Comment développer des projets d’IA générative dans un aussi grand groupe ?
Pour passer à l’industrialisation des projets d’IA générative dans un grand groupe, nous avons dû relever plusieurs défis. D’abord, cette technologie étant nouvelle, notre enjeu était de recruter et de former des experts tout en assurant la mise en production de projets. Il devient donc essentiel de centraliser à la fois les compétences et la gouvernance. Ensuite, l’IA générative consomme des GPU, ce qui représente des investissements importants ; il est donc primordial de coordonner l’expérimentation et le déploiement d’outils au sein de nos différentes entités. Cette approche permet de gérer les nombreuses complexités liées à l’orchestration entre des machines GPU de générations différentes, les moteurs d’inférence et les modèles eux-mêmes. Pour répondre à ces enjeux, nous avons mis en place la plateforme “LLM as a Service”, qui permet de se concentrer sur l’intégration des capacités d’IA générative dans les applicatifs. Ma priorité reste ainsi l’industrialisation, la mutualisation et la focalisation sur les projets qui délivrent le plus de valeur.

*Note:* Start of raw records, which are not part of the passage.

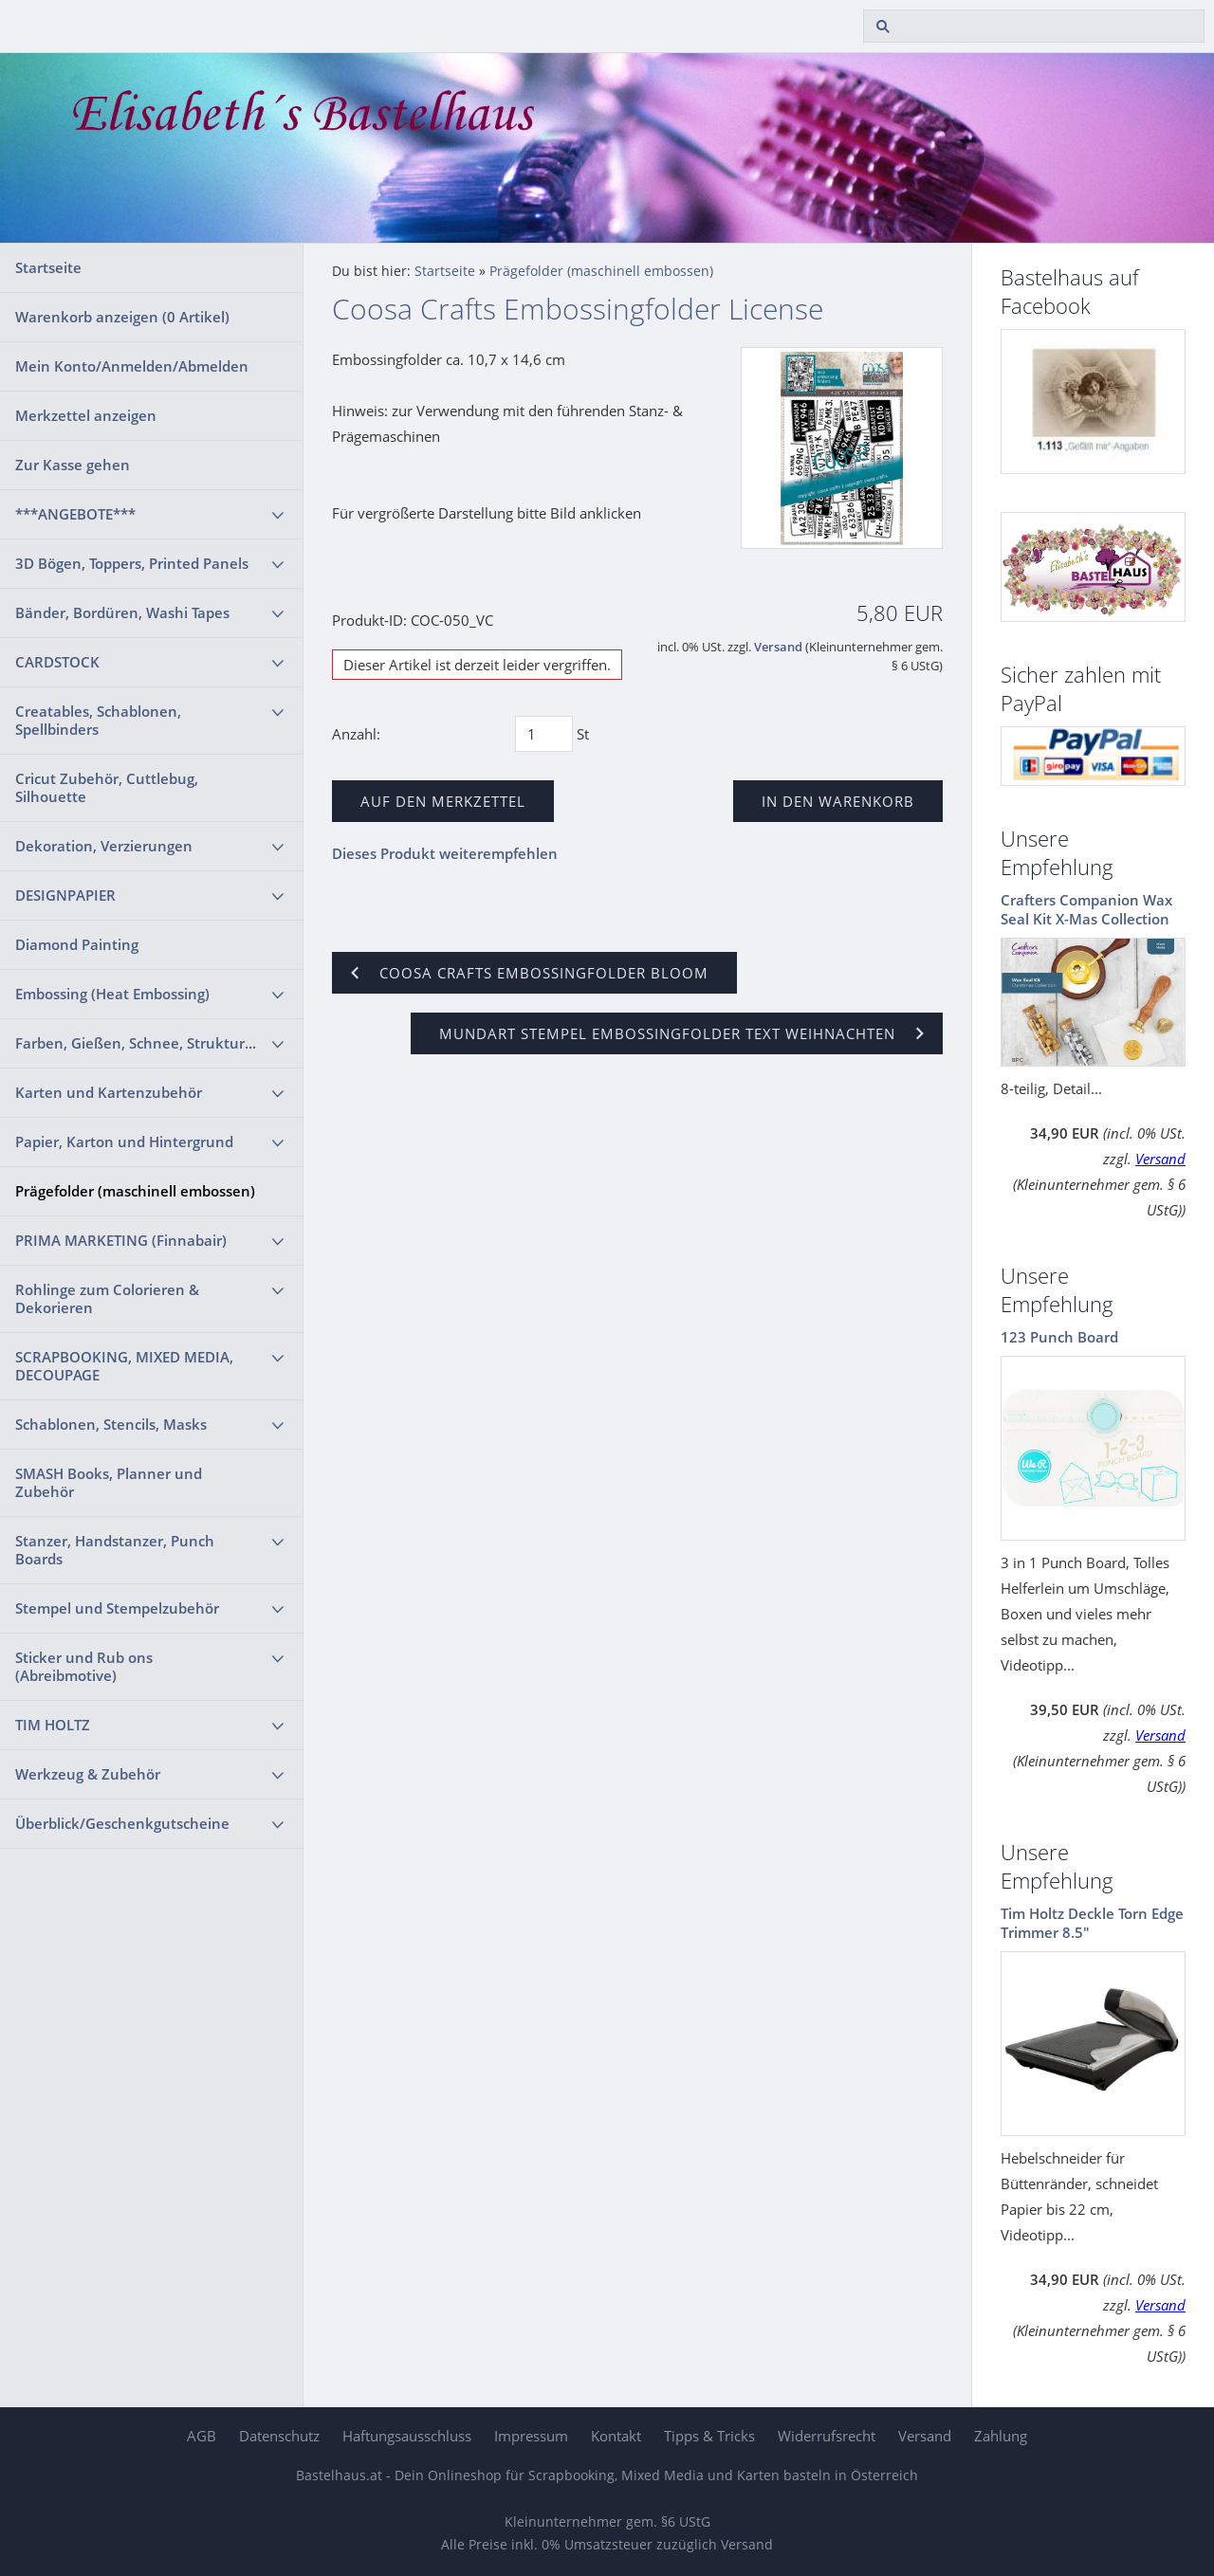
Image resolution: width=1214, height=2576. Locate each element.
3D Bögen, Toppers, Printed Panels (131, 563)
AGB (201, 2435)
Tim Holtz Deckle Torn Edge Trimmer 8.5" (1092, 1923)
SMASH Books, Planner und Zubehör (108, 1482)
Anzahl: (356, 733)
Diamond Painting (76, 944)
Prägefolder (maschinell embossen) (135, 1190)
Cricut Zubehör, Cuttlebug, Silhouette (106, 787)
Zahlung (1000, 2435)
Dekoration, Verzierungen (104, 845)
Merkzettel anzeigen (85, 415)
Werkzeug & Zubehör (87, 1773)
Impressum (531, 2435)
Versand (778, 647)
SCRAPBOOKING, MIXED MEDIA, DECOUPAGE (124, 1365)
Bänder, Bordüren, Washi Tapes (122, 612)
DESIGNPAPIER (65, 895)
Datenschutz (279, 2435)
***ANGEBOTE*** (75, 513)
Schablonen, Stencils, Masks (111, 1424)
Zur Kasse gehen (72, 464)
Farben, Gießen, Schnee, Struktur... (135, 1042)
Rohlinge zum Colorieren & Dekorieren (107, 1298)
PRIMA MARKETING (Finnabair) (121, 1240)
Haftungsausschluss (406, 2435)
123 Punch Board (1059, 1336)
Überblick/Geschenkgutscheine (122, 1823)
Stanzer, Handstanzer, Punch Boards (114, 1549)
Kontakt (616, 2435)
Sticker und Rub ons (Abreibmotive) (84, 1666)
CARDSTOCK (57, 661)
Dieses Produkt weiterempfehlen (445, 853)
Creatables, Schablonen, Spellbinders (98, 720)
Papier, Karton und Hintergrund (124, 1141)
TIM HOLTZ (52, 1724)
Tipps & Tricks (709, 2435)
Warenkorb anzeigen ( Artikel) (122, 316)
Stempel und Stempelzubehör (117, 1608)
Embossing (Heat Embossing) (112, 993)
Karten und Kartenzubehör (108, 1092)
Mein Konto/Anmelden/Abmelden (131, 365)
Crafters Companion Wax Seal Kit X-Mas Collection (1086, 909)
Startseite (48, 267)
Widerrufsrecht (826, 2435)
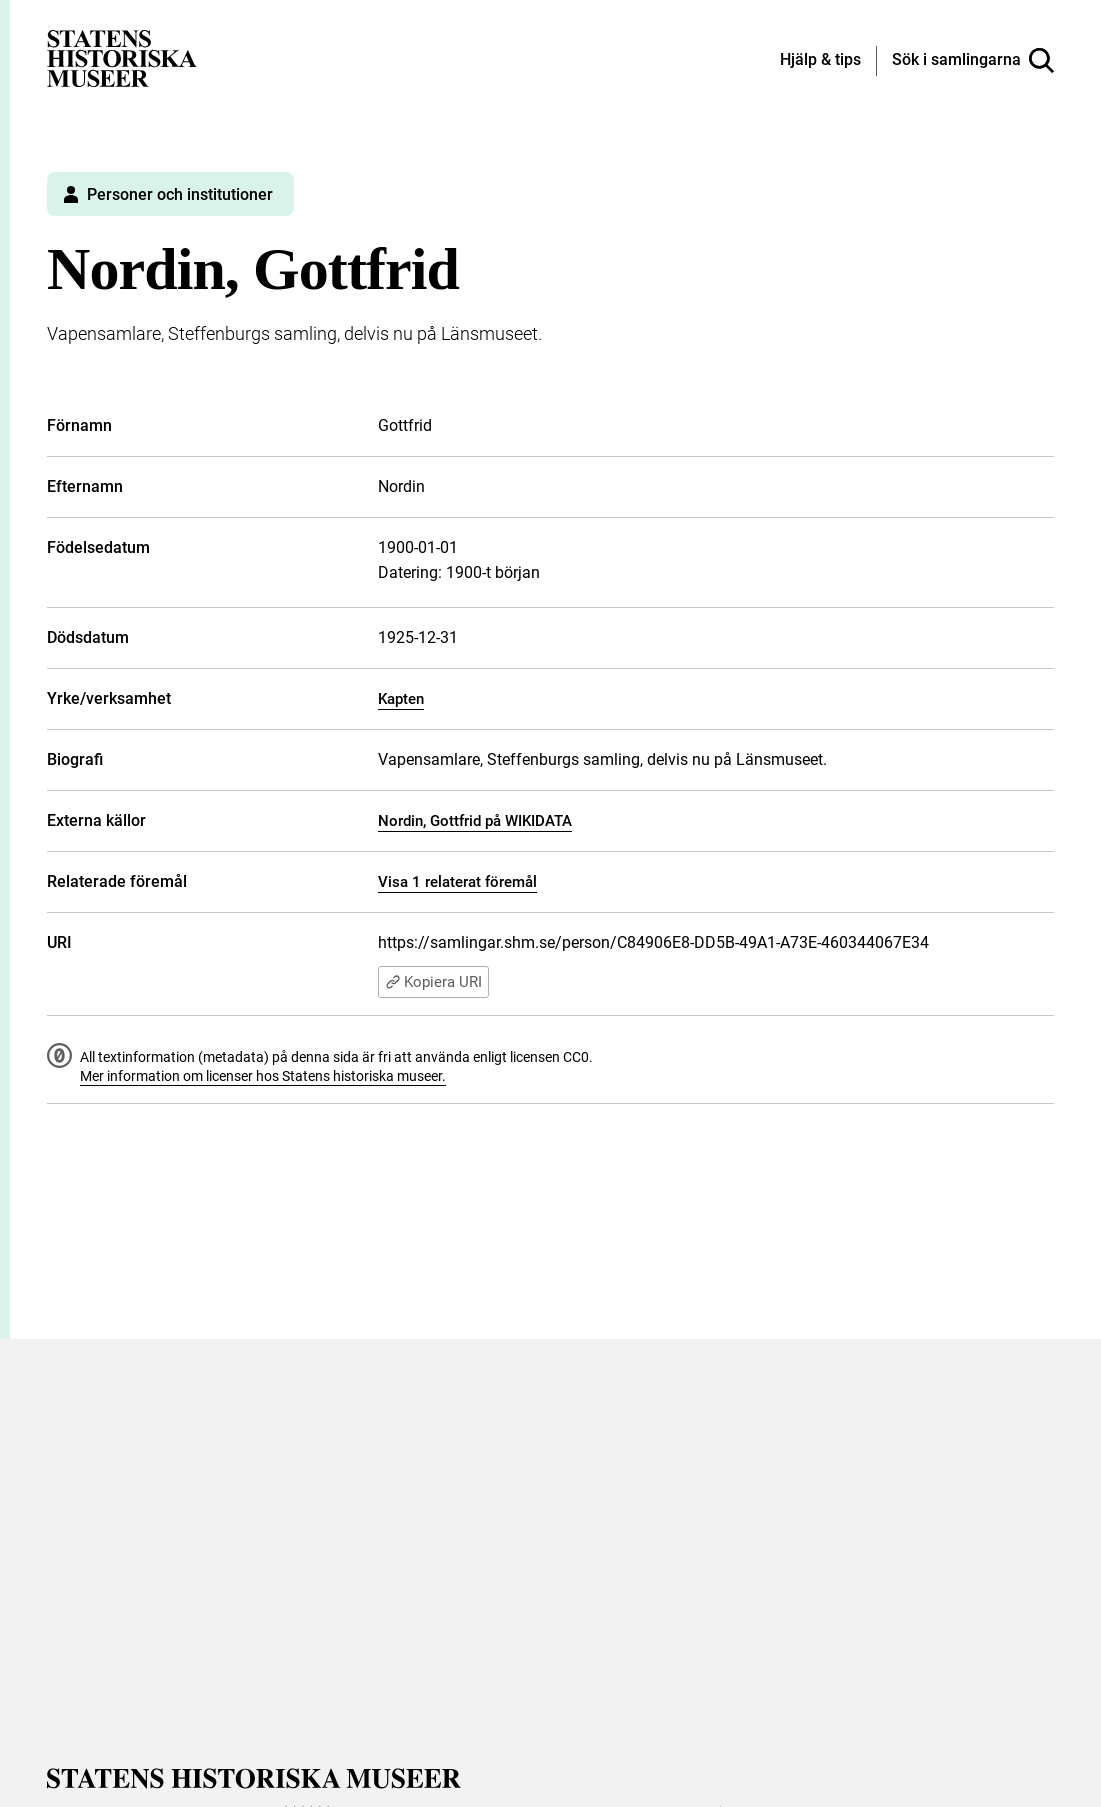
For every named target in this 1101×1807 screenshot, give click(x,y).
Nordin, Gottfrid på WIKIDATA (475, 821)
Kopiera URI (433, 982)
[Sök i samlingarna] (973, 61)
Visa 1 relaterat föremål (457, 882)
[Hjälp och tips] (820, 61)
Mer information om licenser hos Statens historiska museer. (263, 1076)
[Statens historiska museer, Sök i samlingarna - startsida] (122, 57)
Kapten (401, 699)
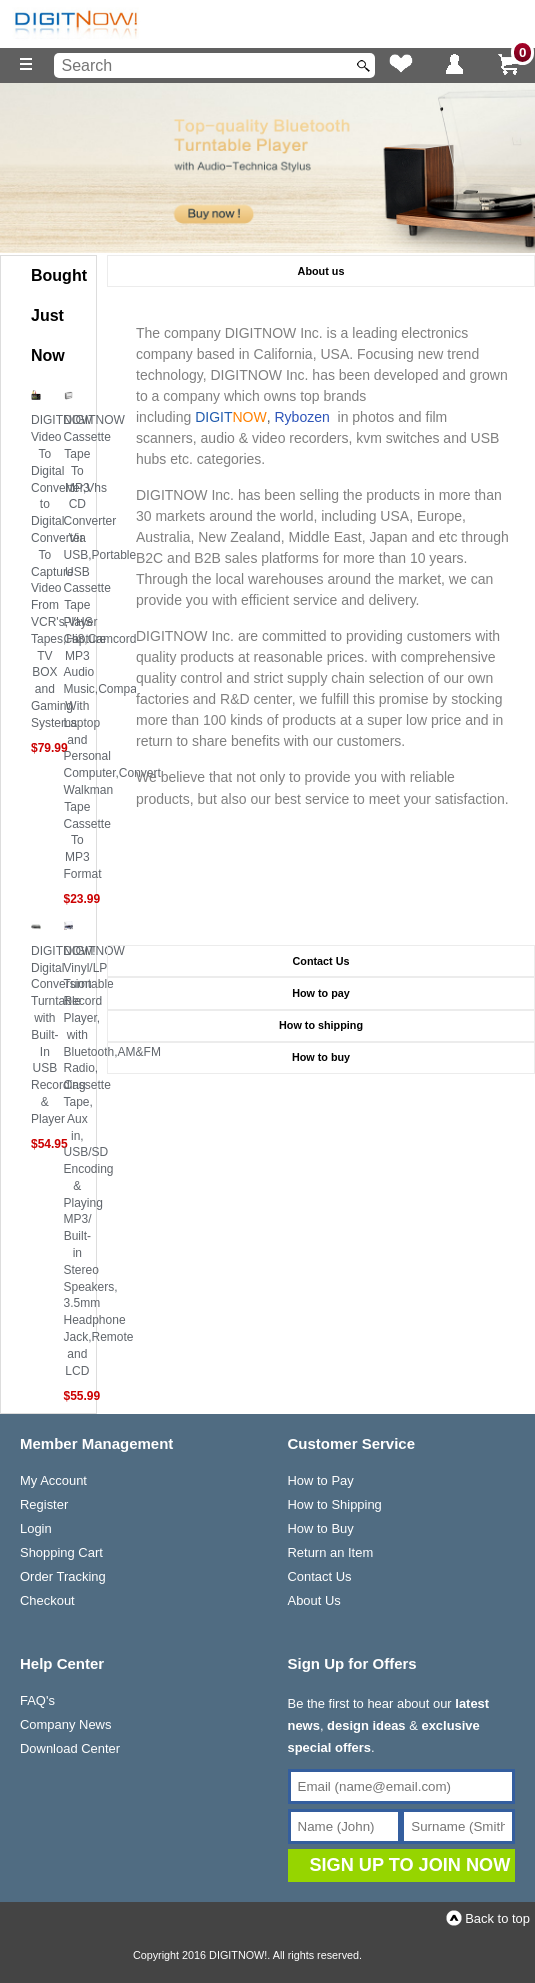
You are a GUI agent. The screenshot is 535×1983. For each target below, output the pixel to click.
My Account (53, 1480)
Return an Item (331, 1552)
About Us (314, 1600)
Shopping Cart (61, 1552)
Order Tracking (63, 1576)
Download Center (70, 1748)
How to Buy (321, 1528)
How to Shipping (335, 1504)
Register (44, 1504)
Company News (65, 1724)
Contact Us (320, 1576)
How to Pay (321, 1480)
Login (36, 1528)
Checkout (47, 1600)
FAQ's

Pouvez-vous nous en dire un peu plus sur votre plateforme “LLM as a Service”?
Elle met à disposition plus d’une dizaine de modèles qu’on utilise en production, pour la plupart provenant de notre partenariat avec Mistral AI. Chaque projet souhaitant exploiter l’IA générative peut en bénéficier. LLM as a Service est en production depuis 6 mois déjà et elle est, depuis, le moyen privilégié pour accéder à l’IA générative au sein du groupe, ce qui permet d’en sécuriser le déploiement. Par la suite, les modèles mis à disposition seront contextualisés avec les connaissances de l’entreprise pour qu’ils délivrent une réelle valeur ajoutée.
Quelle est votre vision du futur de l’IA et des nouvelles technologies dans le secteur bancaire ?
En ce moment, nous regardons tous de très près le quantique. Même si cette technologie a l’air assez éloignée, nous savons que, lorsqu’elle va arriver, l’impact va être important. Si on ne se prépare pas en amont, le quantique sera dur à implémenter. C’est pourquoi des équipes de BNP Paribas expérimentent déjà cette technologie. Dans les prochaines années, il y a également beaucoup de choses que l’on peut faire autour de l’efficacité opérationnelle, notamment au niveau des agents d’IA qui contribueraient à automatiser des tâches. Cependant, force est de constater que la définition d’agents n’est pas partagée par tout le monde : un effort de clarté doit être fait sur l’ensemble du marché. Je suis convaincu que les outils d’IA générative vont rapidement devenir des outils agentiques. Cela contribuera aux prises de décision et une hyperpersonnalisation des offres et du conseil. Ainsi, tous les métiers de proximité avec les clients en bénéficieront. Naturellement, les métiers autour du cycle de développement informatique aussi.